Directions: With the pictures omitted, print exactly the lines below, from the one containing "THE FUTURE OF TECH IS YOURS TO BUILD" through the one containing "premier consumer law", and nothing else.

[Page images and extracted text]
----------------
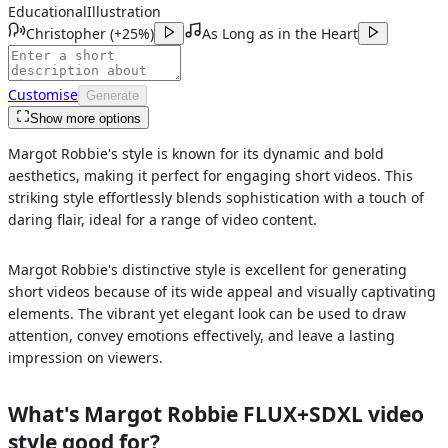
Educational
Illustration
Christopher
(
+25%
)
As Long as in the Heart
Customise
Generate
Show more options
Margot Robbie's style is known for its dynamic and bold
aesthetics, making it perfect for engaging short videos. This
striking style effortlessly blends sophistication with a touch of
daring flair, ideal for a range of video content.
Margot Robbie's distinctive style is excellent for generating
short videos because of its wide appeal and visually captivating
elements. The vibrant yet elegant look can be used to draw
attention, convey emotions effectively, and leave a lasting
impression on viewers.
What's
Margot Robbie FLUX+SDXL
video
style good for?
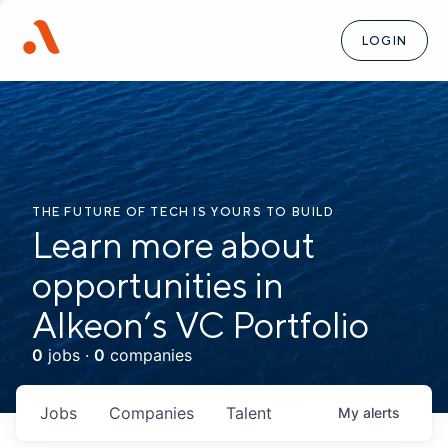
LOGIN
THE FUTURE OF TECH IS YOURS TO BUILD
Learn more about
opportunities in
Alkeon’s VC Portfolio
0
jobs ·
0
companies
Jobs
Companies
Talent
My
alerts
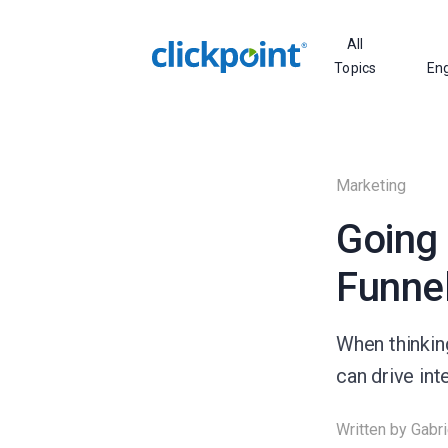
All
Topics
En
Marketing
Going 
Funnel
When thinkin
can drive in
Written by
Gabri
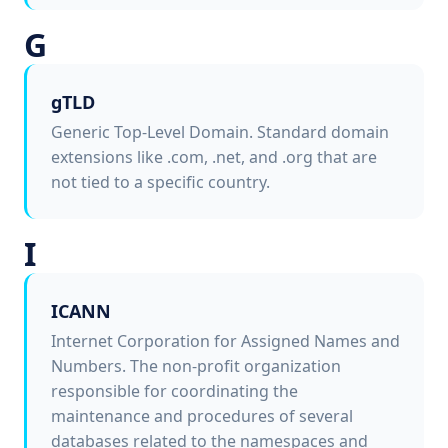
G
gTLD
Generic Top-Level Domain. Standard domain
extensions like .com, .net, and .org that are
not tied to a specific country.
I
ICANN
Internet Corporation for Assigned Names and
Numbers. The non-profit organization
responsible for coordinating the
maintenance and procedures of several
databases related to the namespaces and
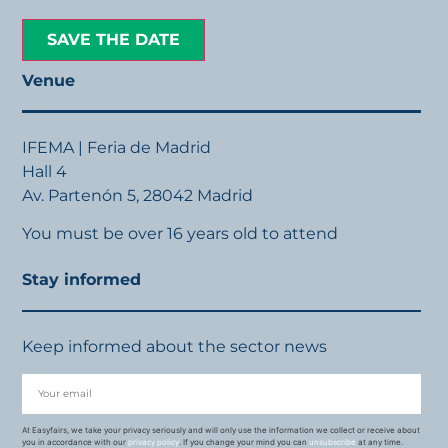
SAVE THE DATE
Venue
IFEMA | Feria de Madrid
Hall 4
Av. Partenón 5, 28042 Madrid
You must be over 16 years old to attend
Stay informed
Keep informed about the sector news
At Easyfairs, we take your privacy seriously and will only use the information we collect or receive about
you in accordance with our
privacy policy
. If you change your mind you can
unsubscribe
at any time.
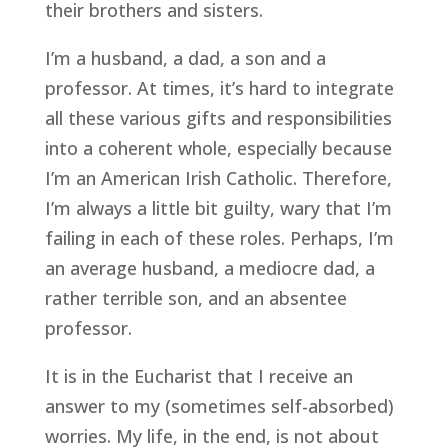
their brothers and sisters.
I’m a husband, a dad, a son and a
professor. At times, it’s hard to integrate
all these various gifts and responsibilities
into a coherent whole, especially because
I’m an American Irish Catholic. Therefore,
I’m always a little bit guilty, wary that I’m
failing in each of these roles. Perhaps, I’m
an average husband, a mediocre dad, a
rather terrible son, and an absentee
professor.
It is in the Eucharist that I receive an
answer to my (sometimes self-absorbed)
worries. My life, in the end, is not about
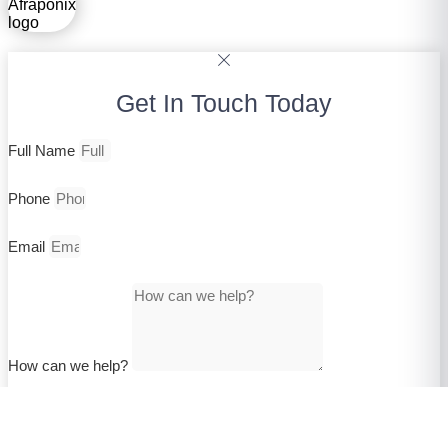
Get In Touch Today
Full Name
Phone
Email
How can we help?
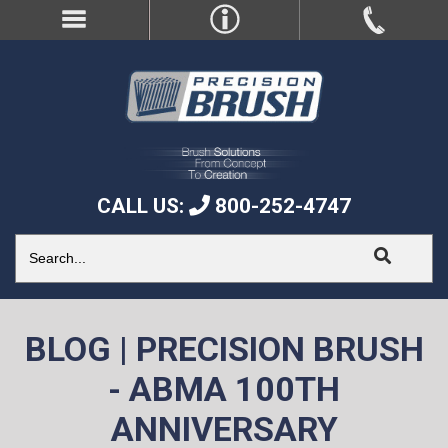
CALL US:
800-252-4747
BLOG | PRECISION BRUSH
- ABMA 100TH
ANNIVERSARY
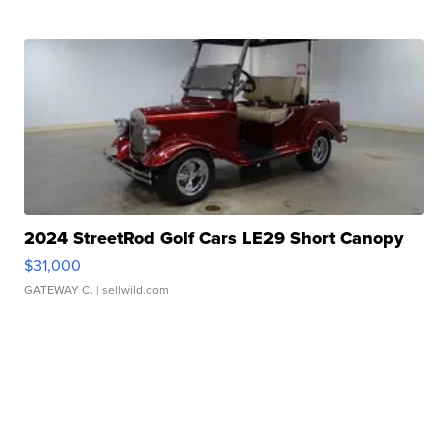
2024 StreetRod Golf Cars LE29 Short Canopy
$31,000
GATEWAY C.
| sellwild.com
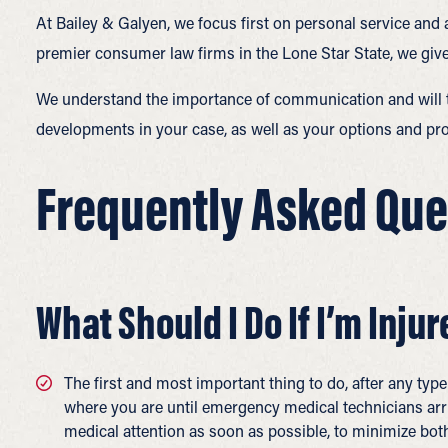
At Bailey & Galyen, we focus first on personal service and 
premier consumer law firms in the Lone Star State, we give
We understand the importance of communication and will ta
developments in your case, as well as your options and pro
Frequently Asked Ques
What Should I Do If I’m Injur
The first and most important thing to do, after any type
where you are until emergency medical technicians arr
medical attention as soon as possible, to minimize both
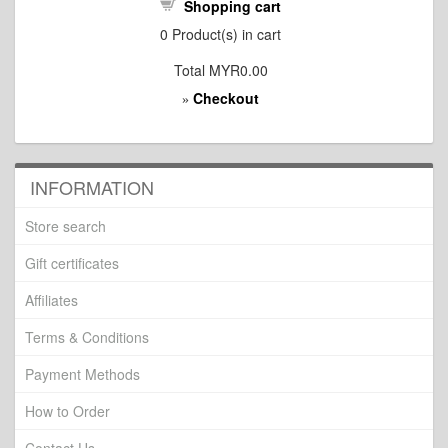
Shopping cart
0
Product(s) in cart
Total
MYR0.00
Checkout
»
INFORMATION
Store search
Gift certificates
Affiliates
Terms & Conditions
Payment Methods
How to Order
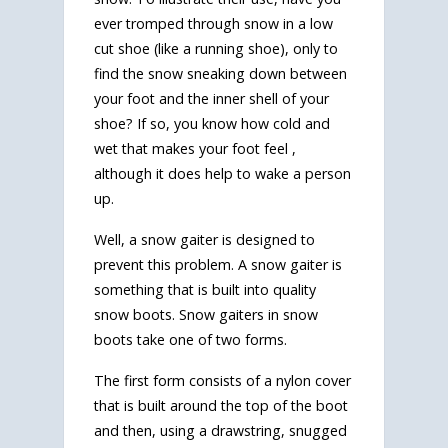
ever tromped through snow in a low
cut shoe (like a running shoe), only to
find the snow sneaking down between
your foot and the inner shell of your
shoe? If so, you know how cold and
wet that makes your foot feel ,
although it does help to wake a person
up.
Well, a snow gaiter is designed to
prevent this problem. A snow gaiter is
something that is built into quality
snow boots. Snow gaiters in snow
boots take one of two forms.
The first form consists of a nylon cover
that is built around the top of the boot
and then, using a drawstring, snugged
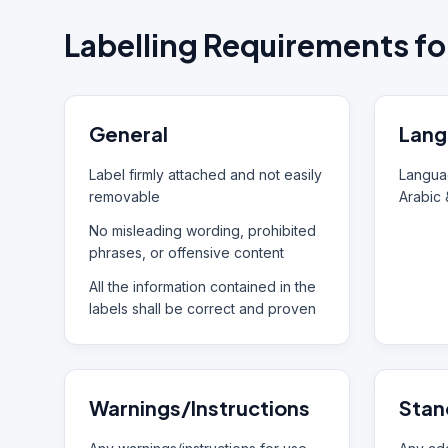
Labelling Requirements fo
General
Lang
Label firmly attached and not easily
Languag
removable
Arabic 
No misleading wording, prohibited
phrases, or offensive content
All the information contained in the
labels shall be correct and proven
Warnings/Instructions
Stan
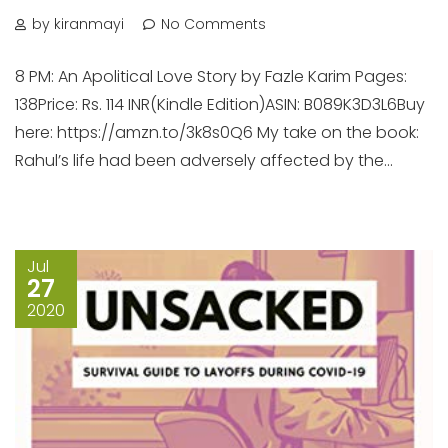
by kiranmayi
No Comments
8 PM: An Apolitical Love Story by Fazle Karim Pages:
138Price: Rs. 114 INR(Kindle Edition)ASIN: B089K3D3L6Buy
here: https://amzn.to/3k8s0Q6 My take on the book:
Rahul’s life had been adversely affected by the...
Jul
27
2020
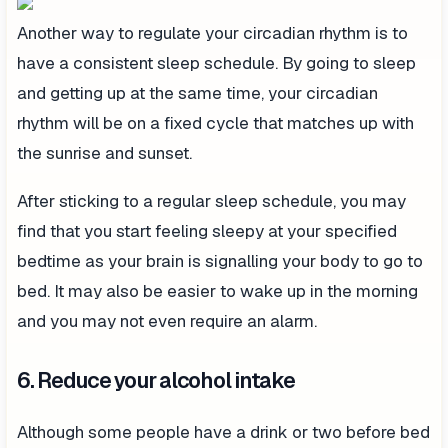
Another way to regulate your circadian rhythm is to
have a consistent sleep schedule. By going to sleep
and getting up at the same time, your circadian
rhythm will be on a fixed cycle that matches up with
the sunrise and sunset.
After sticking to a regular sleep schedule, you may
find that you start feeling sleepy at your specified
bedtime as your brain is signalling your body to go to
bed. It may also be easier to wake up in the morning
and you may not even require an alarm.
6. Reduce your alcohol intake
Although some people have a drink or two before bed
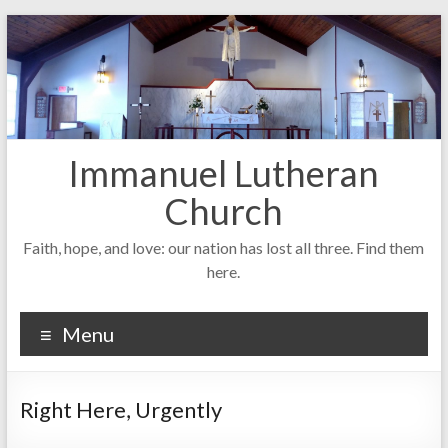
Skip
to
content
Immanuel Lutheran
Church
Faith, hope, and love: our nation has lost all three. Find them
here.
Menu
Right Here, Urgently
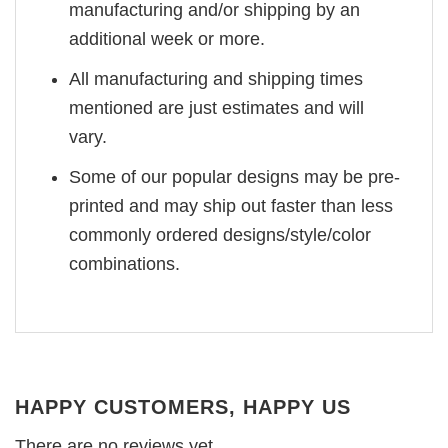
manufacturing and/or shipping by an
additional week or more.
All manufacturing and shipping times
mentioned are just estimates and will
vary.
Some of our popular designs may be pre-
printed and may ship out faster than less
commonly ordered designs/style/color
combinations.
HAPPY CUSTOMERS, HAPPY US
There are no reviews yet.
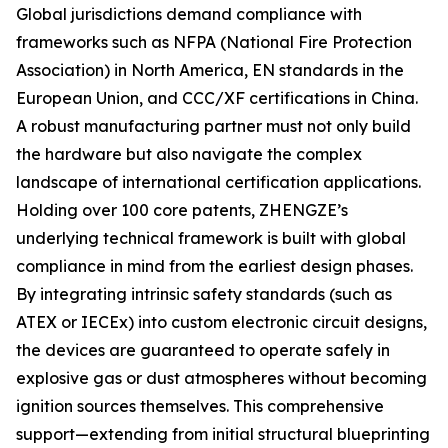
Global jurisdictions demand compliance with
frameworks such as NFPA (National Fire Protection
Association) in North America, EN standards in the
European Union, and CCC/XF certifications in China.
A robust manufacturing partner must not only build
the hardware but also navigate the complex
landscape of international certification applications.
Holding over 100 core patents, ZHENGZE’s
underlying technical framework is built with global
compliance in mind from the earliest design phases.
By integrating intrinsic safety standards (such as
ATEX or IECEx) into custom electronic circuit designs,
the devices are guaranteed to operate safely in
explosive gas or dust atmospheres without becoming
ignition sources themselves. This comprehensive
support—extending from initial structural blueprinting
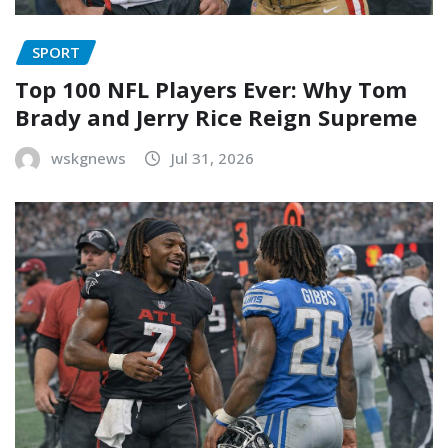
SPORT
Top 100 NFL Players Ever: Why Tom
Brady and Jerry Rice Reign Supreme
wskgnews
Jul 31, 2026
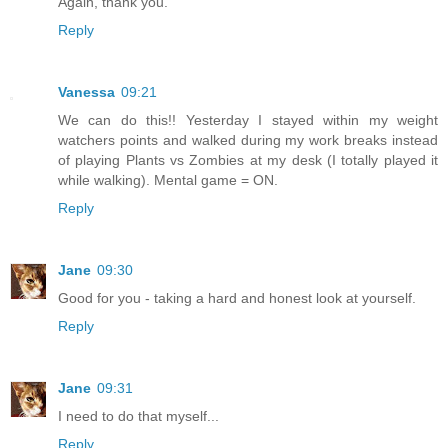
Again, thank you.
Reply
Vanessa
09:21
We can do this!! Yesterday I stayed within my weight
watchers points and walked during my work breaks instead
of playing Plants vs Zombies at my desk (I totally played it
while walking). Mental game = ON.
Reply
Jane
09:30
Good for you - taking a hard and honest look at yourself.
Reply
Jane
09:31
I need to do that myself...
Reply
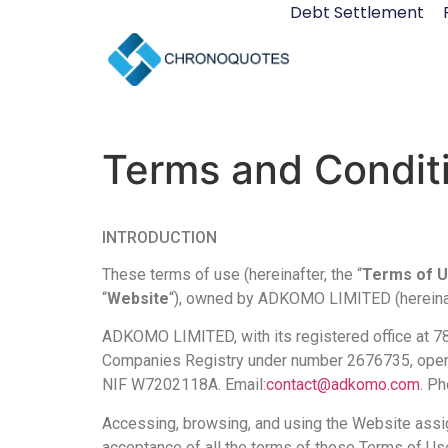
Debt Settlement
Terms and Condit
INTRODUCTION
These terms of use (hereinafter, the “
Terms of 
“
Website
“), owned by ADKOMO LIMITED (hereinaf
ADKOMO LIMITED, with its registered office at 7
Companies Registry under number 2676735, operate
NIF W7202118A. Email:
contact@adkomo.com
. P
Accessing, browsing, and using the Website assign
acceptance of all the terms of these Terms of Us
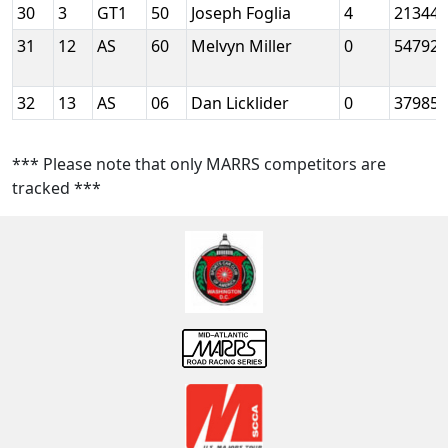
30
3
GT1
50
Joseph Foglia
4
21344
31
12
AS
60
Melvyn Miller
0
54792
32
13
AS
06
Dan Licklider
0
37985
*** Please note that only MARRS competitors are
tracked ***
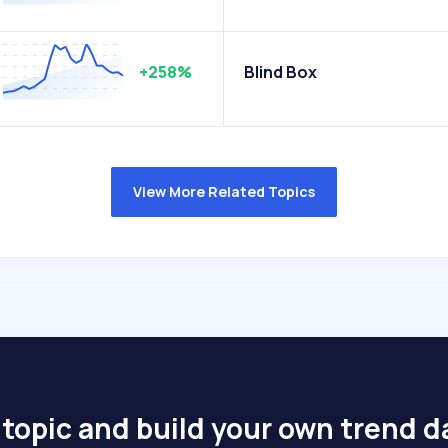
+258%
Blind Box
View More Related Topics
 topic and build your own trend 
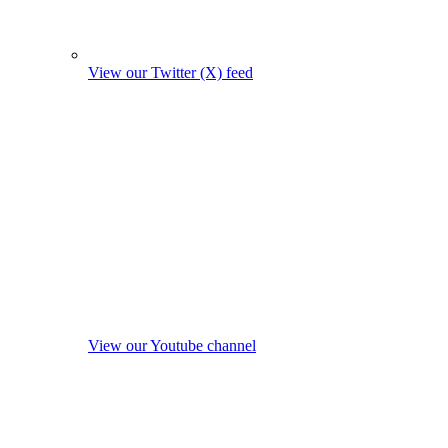
View our Twitter (X) feed
View our Youtube channel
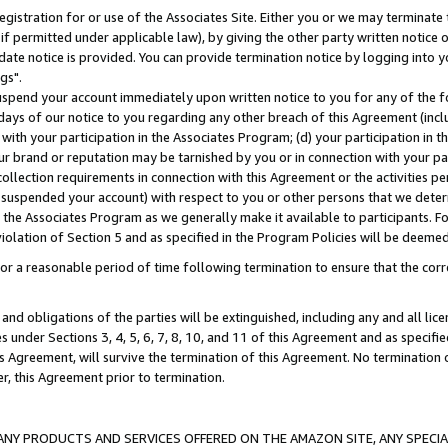
gistration for or use of the Associates Site. Either you or we may terminate 
if permitted under applicable law), by giving the other party written notice 
date notice is provided. You can provide termination notice by logging into y
gs".
spend your account immediately upon written notice to you for any of the fol
 days of our notice to you regarding any other breach of this Agreement (incl
n with your participation in the Associates Program; (d) your participation in
t our brand or reputation may be tarnished by you or in connection with your pa
ollection requirements in connection with this Agreement or the activities p
suspended your account) with respect to you or other persons that we determi
 the Associates Program as we generally make it available to participants. F
iolation of Section 5 and as specified in the Program Policies will be deeme
a reasonable period of time following termination to ensure that the corre
and obligations of the parties will be extinguished, including any and all lic
es under Sections 3, 4, 5, 6, 7, 8, 10, and 11 of this Agreement and as specifi
Agreement, will survive the termination of this Agreement. No termination of
der, this Agreement prior to termination.
NY PRODUCTS AND SERVICES OFFERED ON THE AMAZON SITE, ANY SPECIAL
----------------
Result of this exercise:
THE FUTURE OF TECH IS YOURS TO BUILD
Learn more about
opportunities in
Alkeon’s VC Portfolio
0
jobs ·
0
companies
Jobs
Companies
Talent
My
alerts
All
Topics
En
Marketing
Going 
Funnel
When thinkin
can drive in
Written by
Gabri
G
gTLD
Generic Top-Level Domain. Standard domain
extensions like .com, .net, and .org that are
not tied to a specific country.
I
ICANN
Internet Corporation for Assigned Names and
Numbers. The non-profit organization
responsible for coordinating the
maintenance and procedures of several
databases related to the namespaces and
SAVE THE DATE
Venue
IFEMA | Feria de Madrid
Hall 4
Av. Partenón 5, 28042 Madrid
You must be over 16 years old to attend
Stay informed
Keep informed about the sector news
At Easyfairs, we take your privacy seriously and will only use the information we collect or receive about
you in accordance with our
privacy policy
. If you change your mind you can
unsubscribe
at any time.
their brothers and sisters.
I’m a husband, a dad, a son and a
professor. At times, it’s hard to integrate
all these various gifts and responsibilities
into a coherent whole, especially because
I’m an American Irish Catholic. Therefore,
I’m always a little bit guilty, wary that I’m
failing in each of these roles. Perhaps, I’m
an average husband, a mediocre dad, a
rather terrible son, and an absentee
professor.
It is in the Eucharist that I receive an
answer to my (sometimes self-absorbed)
worries. My life, in the end, is not about
Get In Touch Today
Full Name
Phone
Email
How can we help?
CALL US:
800-252-4747
BLOG | PRECISION BRUSH
- ABMA 100TH
ANNIVERSARY
2024 StreetRod Golf Cars LE29 Short Canopy
$31,000
GATEWAY C.
| sellwild.com
At Bailey & Galyen, we focus first on personal service and 
premier consumer law firms in the Lone Star State, we give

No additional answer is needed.